Editor’s Note: As a kind of content geek, I try new formats. So, here’s a new interviewette for tabletop designers. We promise no TL;DR.
Let’s see how the Ryan Pearson of Pearson Games, designer of Mercenaries does, shall we?
BGB: Attention is money, my friend. What is the elevator pitch for Mercenaries?
Ryan Pearson: Mercenaries is a deck-building RPG with tactical movement, skirmish and dungeon crawling elements. Each player is a Mercenary, seeking to delve into a dungeon or location to clear out Monsters. As these are not grand heroes of valor- they only care about themselves. Only the player who lands the killing blow gets the EXP and victory points. Players use the EXP to buy new cards for their deck- which they’ll need to as monsters they kill also end up in their deck, gumming it up with cards that don’t do anything (until the end of the game for victory points). That combined with the games 6 x 6 grid and movement means you can manipulate other players by making it harder for them to reach a monster- or let something nasty charge towards them!
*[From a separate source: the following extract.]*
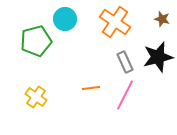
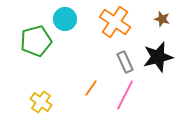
orange line: rotated 48 degrees counterclockwise
yellow cross: moved 5 px right, 5 px down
BGB: Making games is hard work, so you best have a great reason for making this thing. What inspired this game?
Ryan Pearson: Me (Ryan) and Colin (my Uncle) have had a long love of boardgames and RPGs including D&D, Descent, Summoner Wars, Dominion, Battlelore, Thunderstone, and (for more mature gamers) Hero Quest. We’d always make house rules to games to fix balancing issues, give them more bite or to get them just how we liked them. In a sort of epiphany moment, I exclaimed to Colin one day, “That’s exactly the mindset people who makes games have. Why don’t we?” So we did. We took inspiration from what we love about the games we like and used it as a basis for Mercenaries.
BGB: There are too many games out there. What hole in my game collection does this fill?
Ryan Pearson: We noticed that no game combined deck-building (a deck that cycles through constantly that you can add to) with tactical movement. It was always a pre-fixed deck or no battlefield. Further, deck-building games often rely on currency you have in your hand at that time. Making the focus of the game balancing your offense to kill monsters (or just beat their number a’la Top Trumps) and currency to buy new stuff. It lacks the bite of an RPG or a TCG – which is then often buffed up with random elements like dice rolls – and can be finished in half an hour. With Mercenaries, Monsters don’t just vanish as soon as they see a bigger number – you’ve got to whittle them down. You can buy cards for your deck as long as you meet the conditions (have enough EXP and specific requirements for each type of card – i.e., Healing Potions can only be purchased after you kill something).
The game is for longer gaming sessions with plenty of strategy, that doesn’t require a splatbook or endless notes. And the only luck is from what you draw (which you can manipulate with what you put in your deck and cards you play) and who ranged monsters target. If you thought Dominion, Thunderstone, or Descent needed to have a bit more going on, Mercenaries will satisfy that craving.
BGB: This is Boardgame Babylon, so out with your dirty secrets. What DON’T you want to tell me about this game?
Ryan Pearson: We’re planning to support it with free content. Sure we will have expansions packs which can be purchased, but we’re going to upload our own combinations of Monsters, Abilities, Skills, and Room cards for more adventures. And if fans email in their own combinations for adventures, we are happy to host them! So, while the base set of Mercenaries has 4 adventures, that number can grow once you cultivate more.
So there’s that, and that we are more like brothers than uncle & nephew. That includes the teasing.
BGB: Thanks for telling us a bit about Mercenaries. Let’s wrap up with the key specifics (play time, number of players, and the link to the game) and also, since I think you can tell a lot about a person by understanding their sense of humor, what’s a good joke to close this interviewette?
Ryan Pearson: The game supports 2 to 4 players (5 if you include a DM to control the monsters) and can be played competitively or cooperatively. The game has 4 adventures which take approximately 3 hours to complete.
Colin likes the classic jokes. A horse walks into a bar. The barman asks “Why the long face?”
DISCLOSURE: Boardgame Babylon is not liable for damage to your sensibilities from the jokes these game designers submit.